Data Discovery Department?: Law Firms and Their Corporate Clients are Staffing Up

February 16, 2007

Robert Brownstone, Director of Law & Technology at Fenwick & West, was recently quoted in a Law Firm Inc. story entitled, "Data Discovery Department?: Both Law Firms and Their Corporate Clients are Staffing Up."

As the field of electronic data discovery grows and law firms expand their staff in this area, their corporate clients are facing an important operational decision: take control of their eDiscovery process or outsource their needs. For many companies, this is creating a shift in who's managing discovery.

The price of eDiscovery is motivating companies to keep solutions in-house. According to the most recent Socha-Gelbmann Electronic Discovery Survey Report, more than $1.3 billion was spent on eDiscovery in 2005. The market is expected to expand by 37% to $1.8 billion over the next few years. Companies such as Halliburton and Pfizer are already beginning to streamline management of the collection and processing of documents, as well as performing the initial review of documents.

While businesses recognize that a law firm has to be a partner and strategic advisor in litigation, they are trying to build control and starting to pressure firms into bidding and price fixing.

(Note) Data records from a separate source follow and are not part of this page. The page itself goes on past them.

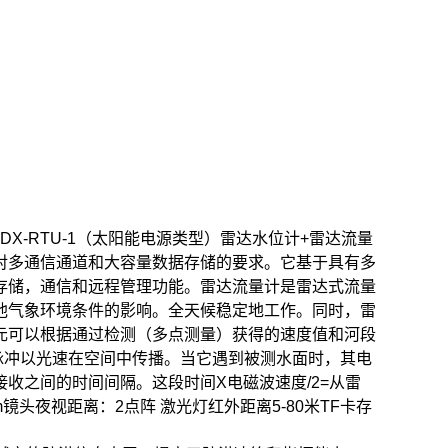
DX-RTU-1（太阳能电源类型）
雷达水位计+雷达流量
对多通信通道和大容量数据存储的要求。它基于具有多
存储，通信和远程管理功能。
雷达流量计是雷达式流量
其他气象环境条件的影响。全天候稳定地工作。同时，雷
元可以根据通过检测（多点测量）获得的速度值和河段
脉冲以光速在空间中传播。当它遇到被测水面时，其电
收之间的时间间隔。这段时间X电磁波速度/2=从雷
m镜头
夜视距离：2点阵 激光灯红外距离5-80米
TF卡存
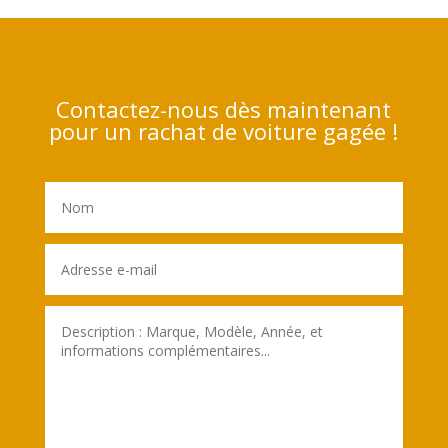
Contactez-nous dès maintenant
pour un rachat de voiture gagée !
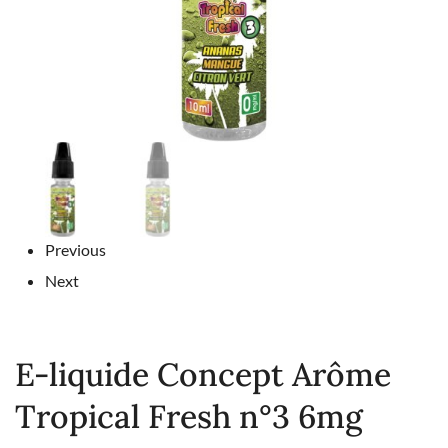
Previous
Next
E-liquide Concept Arôme
Tropical Fresh n°3 6mg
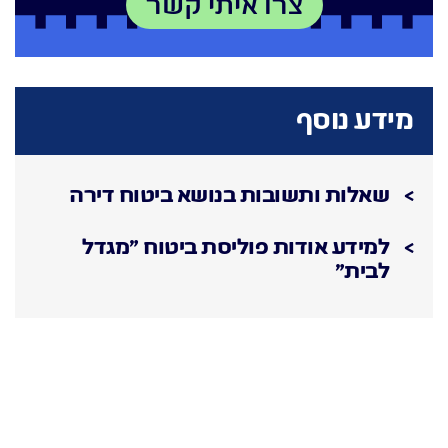
מידע נוסף
שאלות ותשובות בנושא ביטוח דירה
למידע אודות פוליסת ביטוח "מגדל
לבית"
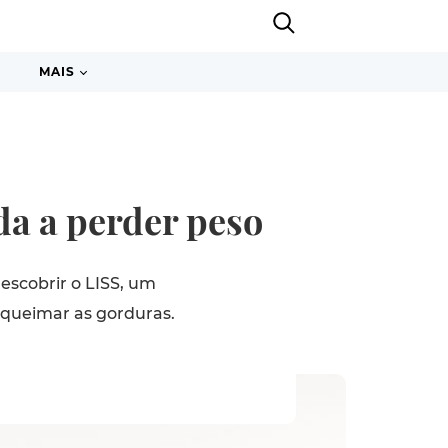
MAIS
da a perder peso
descobrir o LISS, um
 queimar as gorduras.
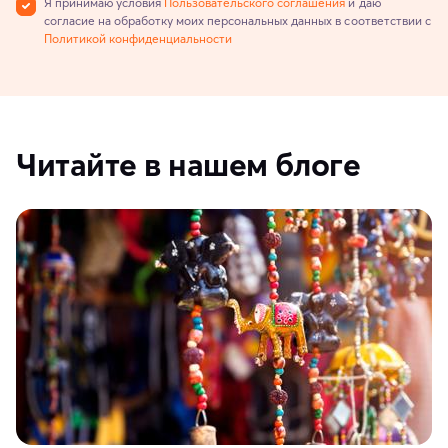
Я принимаю условия
Пользовательского соглашения
и даю
согласие на обработку моих персональных данных в соответствии с
Политикой конфиденциальности
Читайте в нашем блоге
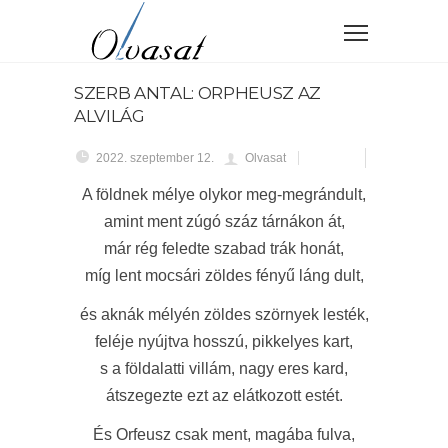
SZERB ANTAL: ORPHEUSZ AZ
ALVILÁG
2022. szeptember 12.
Olvasat
A földnek mélye olykor meg-megrándult,
amint ment zúgó száz tárnákon át,
már rég feledte szabad trák honát,
míg lent mocsári zöldes fényű láng dult,
és aknák mélyén zöldes szörnyek lesték,
feléje nyújtva hosszú, pikkelyes kart,
s a földalatti villám, nagy eres kard,
átszegezte ezt az elátkozott estét.
És Orfeusz csak ment, magába fulva,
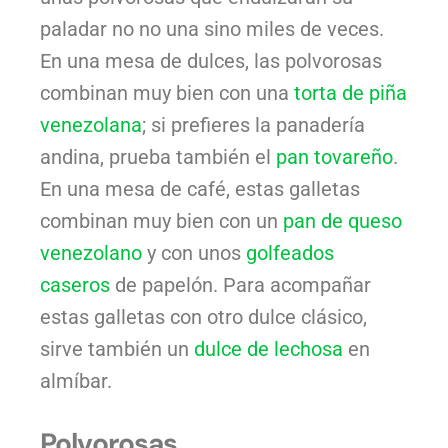
paladar no no una sino miles de veces.
En una mesa de dulces, las polvorosas
combinan muy bien con una
torta de piña
venezolana
; si prefieres la panadería
andina, prueba también el
pan tovareño
.
En una mesa de café, estas galletas
combinan muy bien con un
pan de queso
venezolano
y con unos
golfeados
caseros
de papelón. Para acompañar
estas galletas con otro dulce clásico,
sirve también un
dulce de lechosa
en
almíbar.
Polvorosas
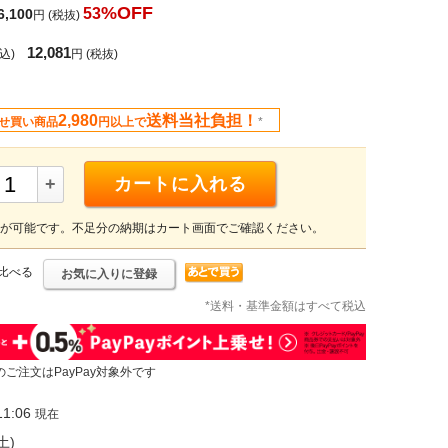
%OFF
53
6,100
円
(税抜)
12,081
込)
円
(税抜)
2,980
送料当社負担！
せ買い商品
円以上で
*
+
カートに入れる
が可能です。不足分の納期はカート画面でご確認ください。
比べる
お気に入りに登録
*送料・基準金額はすべて税込
のご注文はPayPay対象外です
1:06
現在
土)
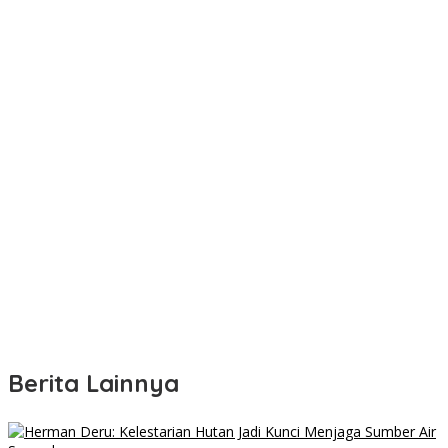
Berita Lainnya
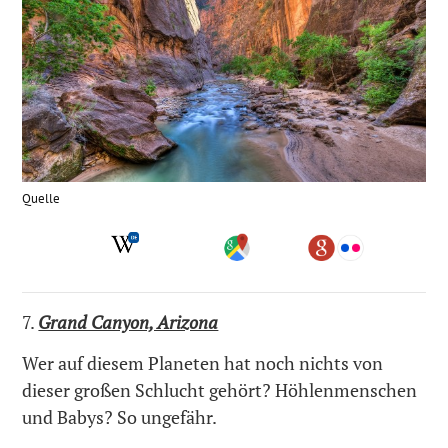
Quelle
7.
Grand Canyon, Arizona
Wer auf diesem Planeten hat noch nichts von
dieser großen Schlucht gehört? Höhlenmenschen
und Babys? So ungefähr.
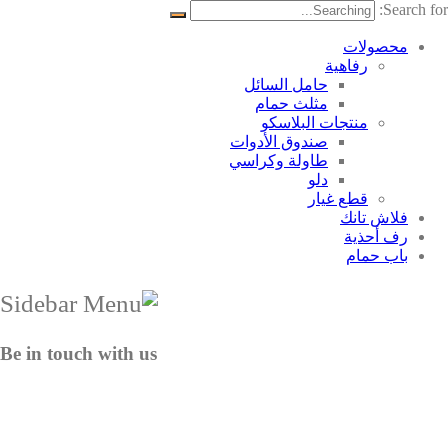
Search for:
محصولات
رفاهية
حامل السائل
مثلث حمام
منتجات البلاسکو
صندوق الأدوات
طاولة وكراسي
دلو
قطع غيار
فلاش تانك
رف أحذية
باب حمام
Be in touch with us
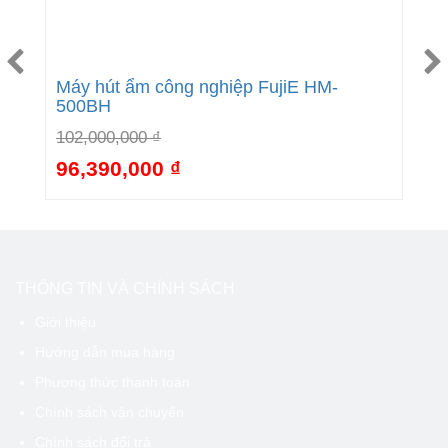
Máy hút ẩm công nghiệp FujiE HM-
M
500BH
9
102,000,000 ₫
8
96,390,000 ₫
6%
-5%
THÔNG TIN VÀ CHÍNH SÁCH
Giới thiệu
Hướng dẫn mua hàng
Phương thức thanh toán
Chính sách vận chuyển
Chính sách đổi trả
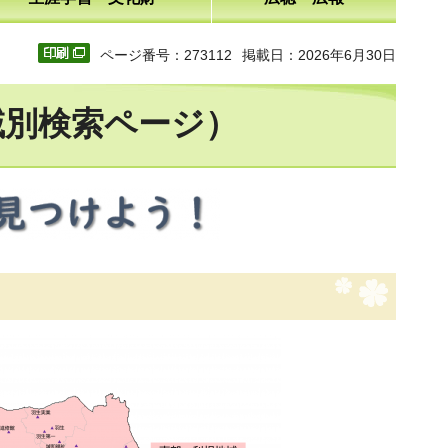
ページ番号：273112
掲載日：2026年6月30日
域別検索ページ）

Having expertise in-house to address cost containment and related issues is starting to pay off. "We are seeing renewed interest by our clients in seeking our advice on the law and on the technology to make sure that they have a handle on their retention protocols and policies" says Brownstone. He says that his firm invested more than $1 million to strengthen its e-discovery expertise and technology over five years and has posted seven-figure revenues from its Electronic Information Management Group in each of the past two years.

Building on its success, his group is providing a full range of services, including advising on overall document management approaches, computer forensics, information-security policies and best practices in handling metadata. Brownstone notes that the great eDiscovery/retention conundrum is that saving too much can lead to unnecessary costs and risks, but saving too little may not be enough to satisfy your statutory and litigation-hold requirements.

Even when a corporation owns the eDiscovery process and technology, there is still an important business opportunity. "Though we earn less billable hours on an eDiscovery project, we establish a greater rapport with a client," says Brownstone. "This relationship is based on truly understanding a company's electronic information systems and often results in repeat engagements for full-service firms," he adds. "Clients are increasingly looking to their lawyers to help select the proper vendor and technology, as well as to handle more complex litigation."